→ **How to complete this task**: Please set down the data word for word; images do not go in the copy.

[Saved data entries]
══════════════════════════════

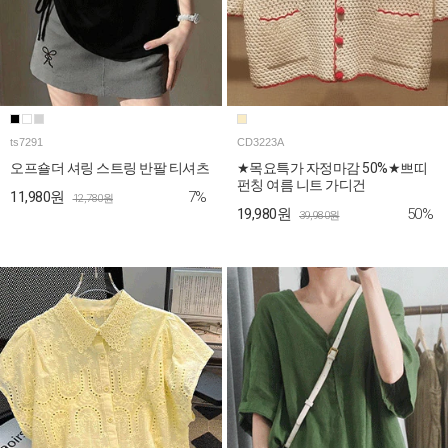
ts7291
CD3223A
오프숄더 셔링 스트링 반팔 티셔츠
★목요특가 자정마감 50%★쁘띠
펀칭 여름 니트 가디건
7%
11,980원
12,780원
50%
19,980원
39,980원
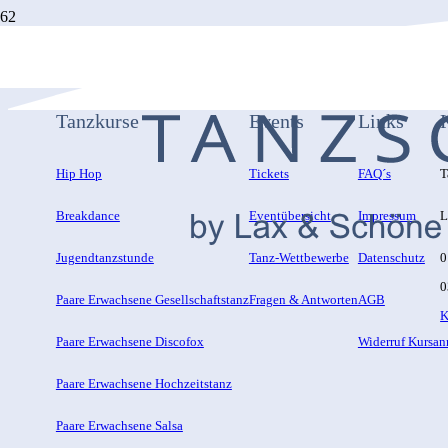
Tanzkurse
Events
Links
Hip Hop
Tickets
FAQ´s
T
Breakdance
Eventübersicht
Impressum
L
Jugendtanzstunde
Tanz-Wettbewerbe
Datenschutz
0
0
Paare Erwachsene Gesellschaftstanz
Fragen & Antworten
AGB
K
Paare Erwachsene Discofox
Widerruf Kursa
Paare Erwachsene Hochzeitstanz
Paare Erwachsene Salsa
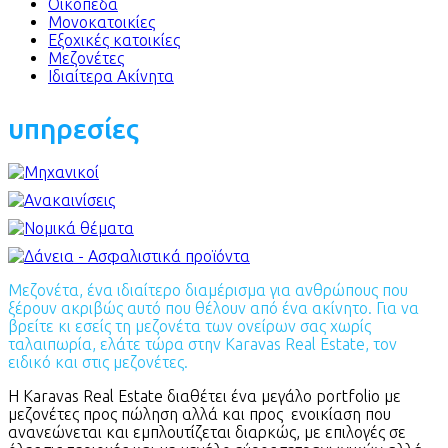
Οικόπεδα
Μονοκατοικίες
Εξοχικές κατοικίες
Μεζονέτες
Ιδιαίτερα Ακίνητα
υπηρεσίες
Μεζονέτα, ένα ιδιαίτερο διαμέρισμα για ανθρώπους που
ξέρουν ακριβώς αυτό που θέλουν από ένα ακίνητο. Για να
βρείτε κι εσείς τη μεζονέτα των ονείρων σας χωρίς
ταλαιπωρία, ελάτε τώρα στην Karavas Real Estate, τον
ειδικό και στις μεζονέτες.
Η Karavas Real Estate διαθέτει ένα μεγάλο portfolio με
μεζονέτες προς πώληση αλλά και προς ενοικίαση που
ανανεώνεται και εμπλουτίζεται διαρκώς, με επιλογές σε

══════════════════════════════

→ **Exercise result**:
ts7291
CD3223A
오프숄더 셔링 스트링 반팔 티셔츠
★목요특가 자정마감 50%★쁘띠
펀칭 여름 니트 가디건
7%
11,980원
12,780원
50%
19,980원
39,980원
Tanzkurse
Events
Links
Hip Hop
Tickets
FAQ´s
T
Breakdance
Eventübersicht
Impressum
L
Jugendtanzstunde
Tanz-Wettbewerbe
Datenschutz
0
0
Paare Erwachsene Gesellschaftstanz
Fragen & Antworten
AGB
K
Paare Erwachsene Discofox
Widerruf Kursa
Paare Erwachsene Hochzeitstanz
Paare Erwachsene Salsa
Οικόπεδα
Μονοκατοικίες
Εξοχικές κατοικίες
Μεζονέτες
Ιδιαίτερα Ακίνητα
υπηρεσίες
Μεζονέτα, ένα ιδιαίτερο διαμέρισμα για ανθρώπους που
ξέρουν ακριβώς αυτό που θέλουν από ένα ακίνητο. Για να
βρείτε κι εσείς τη μεζονέτα των ονείρων σας χωρίς
ταλαιπωρία, ελάτε τώρα στην Karavas Real Estate, τον
ειδικό και στις μεζονέτες.
Η Karavas Real Estate διαθέτει ένα μεγάλο portfolio με
μεζονέτες προς πώληση αλλά και προς ενοικίαση που
ανανεώνεται και εμπλουτίζεται διαρκώς, με επιλογές σε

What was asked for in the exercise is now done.